Costco Wholesale Corporation (NASDAQ: COST) is removing Chaokoh coconut milk products off its shelves, the latest in a slew of retailers taking the step after a Thailand-based supplier is accused of using slave monkeys to pick coconuts.
The People for the Ethical Treatment of Animals (PETA) praised Costco for its decision to stop selling Chaokoh coconut milk until the suppliers stop using slave monkeys as coconut-picking machines.
“No kind shopper wants monkeys to be chained up and treated like coconut-picking machines. Costco made the right call to reject animal exploitation, and PETA is calling on holdouts like Kroger to follow suit,” PETA President Ingrid Newkirk said in a statement.
The animal rights organization shared with USA Today a letter from Costco, in which the wholesale retailer’s vice president and general merchandise manager of corporate food and sundries, Ken Kimble said, “We have ceased purchasing from our supplier/owner of the brand Chaokoh.

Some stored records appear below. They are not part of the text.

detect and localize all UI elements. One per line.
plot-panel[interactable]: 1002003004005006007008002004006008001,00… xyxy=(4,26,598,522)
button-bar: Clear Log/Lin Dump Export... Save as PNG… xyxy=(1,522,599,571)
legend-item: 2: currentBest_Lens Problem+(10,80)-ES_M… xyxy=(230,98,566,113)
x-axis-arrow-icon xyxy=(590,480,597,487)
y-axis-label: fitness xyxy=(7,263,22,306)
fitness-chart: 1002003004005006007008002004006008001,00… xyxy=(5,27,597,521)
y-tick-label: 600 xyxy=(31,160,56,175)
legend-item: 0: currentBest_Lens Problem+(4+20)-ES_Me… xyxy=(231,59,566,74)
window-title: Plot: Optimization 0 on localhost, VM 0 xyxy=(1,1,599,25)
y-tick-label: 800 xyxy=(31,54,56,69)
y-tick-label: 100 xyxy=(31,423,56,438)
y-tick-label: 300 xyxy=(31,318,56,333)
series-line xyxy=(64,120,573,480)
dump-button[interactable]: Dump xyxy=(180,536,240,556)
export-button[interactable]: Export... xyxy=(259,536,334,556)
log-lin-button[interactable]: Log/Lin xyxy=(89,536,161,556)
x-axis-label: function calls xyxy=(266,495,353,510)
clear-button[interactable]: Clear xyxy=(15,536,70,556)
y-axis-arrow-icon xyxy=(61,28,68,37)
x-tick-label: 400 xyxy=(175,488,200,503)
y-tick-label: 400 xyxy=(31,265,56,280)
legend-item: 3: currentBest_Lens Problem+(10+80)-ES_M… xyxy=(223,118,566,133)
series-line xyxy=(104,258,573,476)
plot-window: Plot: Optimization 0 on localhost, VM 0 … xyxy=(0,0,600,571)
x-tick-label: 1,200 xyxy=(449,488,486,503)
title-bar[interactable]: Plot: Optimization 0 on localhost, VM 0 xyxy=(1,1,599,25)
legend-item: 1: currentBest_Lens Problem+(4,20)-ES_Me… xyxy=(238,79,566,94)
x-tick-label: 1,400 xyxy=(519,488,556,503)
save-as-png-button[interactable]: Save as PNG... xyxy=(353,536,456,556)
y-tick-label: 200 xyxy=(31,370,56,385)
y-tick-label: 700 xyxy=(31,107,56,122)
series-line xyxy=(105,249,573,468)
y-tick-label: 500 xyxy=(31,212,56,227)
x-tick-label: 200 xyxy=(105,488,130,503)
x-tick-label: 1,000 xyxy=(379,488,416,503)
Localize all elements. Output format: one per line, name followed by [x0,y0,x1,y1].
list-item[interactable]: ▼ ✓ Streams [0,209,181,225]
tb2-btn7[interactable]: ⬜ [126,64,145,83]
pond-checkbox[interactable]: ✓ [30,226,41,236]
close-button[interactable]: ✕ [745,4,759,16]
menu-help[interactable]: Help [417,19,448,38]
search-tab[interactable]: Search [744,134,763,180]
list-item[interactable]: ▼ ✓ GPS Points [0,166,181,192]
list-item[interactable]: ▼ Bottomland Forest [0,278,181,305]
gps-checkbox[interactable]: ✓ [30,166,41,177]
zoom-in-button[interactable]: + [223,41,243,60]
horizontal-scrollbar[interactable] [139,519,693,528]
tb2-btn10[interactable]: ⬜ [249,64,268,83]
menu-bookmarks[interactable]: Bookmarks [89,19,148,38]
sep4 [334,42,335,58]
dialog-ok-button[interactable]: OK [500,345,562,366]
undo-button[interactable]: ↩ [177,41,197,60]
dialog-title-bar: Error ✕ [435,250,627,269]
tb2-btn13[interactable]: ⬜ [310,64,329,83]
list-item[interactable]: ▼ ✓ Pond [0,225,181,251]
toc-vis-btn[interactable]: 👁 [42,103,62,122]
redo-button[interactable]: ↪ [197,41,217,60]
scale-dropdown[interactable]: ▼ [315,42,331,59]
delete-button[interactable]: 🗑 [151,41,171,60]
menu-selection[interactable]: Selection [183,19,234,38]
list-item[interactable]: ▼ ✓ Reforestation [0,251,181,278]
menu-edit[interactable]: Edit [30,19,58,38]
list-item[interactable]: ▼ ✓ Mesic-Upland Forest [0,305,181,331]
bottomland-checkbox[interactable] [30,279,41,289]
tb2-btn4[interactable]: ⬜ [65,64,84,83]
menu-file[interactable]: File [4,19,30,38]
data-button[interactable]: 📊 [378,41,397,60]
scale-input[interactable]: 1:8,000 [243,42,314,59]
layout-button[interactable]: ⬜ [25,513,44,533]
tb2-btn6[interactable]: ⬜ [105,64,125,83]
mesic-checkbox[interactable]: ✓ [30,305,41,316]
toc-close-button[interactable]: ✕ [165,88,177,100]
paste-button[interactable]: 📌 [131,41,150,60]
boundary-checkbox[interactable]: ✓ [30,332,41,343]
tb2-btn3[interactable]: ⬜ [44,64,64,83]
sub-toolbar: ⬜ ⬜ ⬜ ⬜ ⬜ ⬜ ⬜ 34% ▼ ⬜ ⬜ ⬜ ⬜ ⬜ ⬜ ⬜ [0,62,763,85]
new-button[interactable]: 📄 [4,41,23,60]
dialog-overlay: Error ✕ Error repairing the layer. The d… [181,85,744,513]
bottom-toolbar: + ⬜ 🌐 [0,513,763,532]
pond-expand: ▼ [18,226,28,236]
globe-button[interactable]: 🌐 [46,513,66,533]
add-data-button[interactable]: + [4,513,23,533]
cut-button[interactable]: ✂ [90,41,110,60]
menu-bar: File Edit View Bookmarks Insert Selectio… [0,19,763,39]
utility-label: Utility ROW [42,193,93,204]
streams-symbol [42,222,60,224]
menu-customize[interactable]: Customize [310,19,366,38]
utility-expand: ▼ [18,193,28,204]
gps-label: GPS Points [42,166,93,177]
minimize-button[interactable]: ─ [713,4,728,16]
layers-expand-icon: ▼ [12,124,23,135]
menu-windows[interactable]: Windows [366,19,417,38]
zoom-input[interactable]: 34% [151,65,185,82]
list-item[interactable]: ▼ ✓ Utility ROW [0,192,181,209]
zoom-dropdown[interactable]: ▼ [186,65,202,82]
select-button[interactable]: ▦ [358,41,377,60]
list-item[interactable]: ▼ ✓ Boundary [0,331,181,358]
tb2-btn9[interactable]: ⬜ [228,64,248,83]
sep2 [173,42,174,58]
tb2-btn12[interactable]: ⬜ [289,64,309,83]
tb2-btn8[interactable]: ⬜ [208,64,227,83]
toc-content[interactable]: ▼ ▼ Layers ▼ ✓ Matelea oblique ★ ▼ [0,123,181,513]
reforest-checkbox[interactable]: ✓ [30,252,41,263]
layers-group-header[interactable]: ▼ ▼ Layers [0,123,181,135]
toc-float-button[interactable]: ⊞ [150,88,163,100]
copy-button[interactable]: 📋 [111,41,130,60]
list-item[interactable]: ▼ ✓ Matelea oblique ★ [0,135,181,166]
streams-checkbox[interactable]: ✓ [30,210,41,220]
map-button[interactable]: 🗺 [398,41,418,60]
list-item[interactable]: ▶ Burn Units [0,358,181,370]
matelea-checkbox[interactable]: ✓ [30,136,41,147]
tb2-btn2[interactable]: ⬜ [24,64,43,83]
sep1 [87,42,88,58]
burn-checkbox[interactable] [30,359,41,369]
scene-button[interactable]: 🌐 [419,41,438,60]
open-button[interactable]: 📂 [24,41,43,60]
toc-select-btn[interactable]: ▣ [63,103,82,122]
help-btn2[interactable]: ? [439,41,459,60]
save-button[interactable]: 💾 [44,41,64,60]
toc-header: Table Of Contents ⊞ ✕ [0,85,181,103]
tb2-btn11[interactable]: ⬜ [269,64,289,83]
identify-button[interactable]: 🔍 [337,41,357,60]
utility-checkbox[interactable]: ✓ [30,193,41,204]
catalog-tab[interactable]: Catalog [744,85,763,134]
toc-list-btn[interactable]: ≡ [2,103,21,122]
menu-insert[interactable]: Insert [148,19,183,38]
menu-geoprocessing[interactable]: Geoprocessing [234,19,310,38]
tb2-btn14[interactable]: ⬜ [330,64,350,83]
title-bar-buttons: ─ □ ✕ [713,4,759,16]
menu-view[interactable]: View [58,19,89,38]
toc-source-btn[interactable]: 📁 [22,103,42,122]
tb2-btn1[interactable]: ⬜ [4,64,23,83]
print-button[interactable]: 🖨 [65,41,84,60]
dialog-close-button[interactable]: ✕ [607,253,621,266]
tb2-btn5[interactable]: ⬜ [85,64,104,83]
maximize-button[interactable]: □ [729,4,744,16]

We will continue to monitor the implementation of the harvest policies and once satisfied will resume purchasing.”
PETA investigated the conditions of monkeys working in Thailand’s coconut farms
Earlier this year, PETA found that the manufacturer of Chaokoh coconut milk was using slave monkeys to gather coconuts for coconut milk. The American animal rights organization based in Virginia investigated the company, and found monkeys chained up and treated poorly in every area of the business where the animals were working.
According to PETA, Chaokoh kept the monkeys chained to old tires, or confined in cages barely larger than their bodies. A coconut farmer even testified that handlers may even pull out the monkey’s teeth if and when they become terrified and try to defend themselves.
Chaokoh manufacturer flatly dismissed the accusation
Theppadungporn Coconut Co., Ltd. (TCC), the manufacturer and distributor of Chaokoh coconut milk, flatly dismissed PETA’s claims. The company said customers could trace all of its operations to make sure that the products are environmentally sustainable.
The Thailand-based company claimed that a third party audited its business areas. It provided a copy of the 14-page “Monkey-Free Coconut Due Diligence Assessment,” which indicated that 64 out of 817 coconut farms were randomly selected for auditing. The report stated that the farms did not use monkeys to harvest coconuts.
Chaokoh is one of the world’s leading coconut milk brands. Following PETA’s exposé about Thailand’s coconut industry, the Chaokoh coconut milk manufacturer told the U.S. newspaper that it is not using slave monkeys in its coconut plantations.
Other companies including Walgreens Boots Alliance (NASDAQ: WBA) Cost Plus World Market, Ahold Delhaize and its family of brands (including Giant Food, Food Lion, Stop & Shop, and Hannaford in the U.S. as well as Albert Heijn in the Netherlands) also stopped selling Chaokoh coconut milk.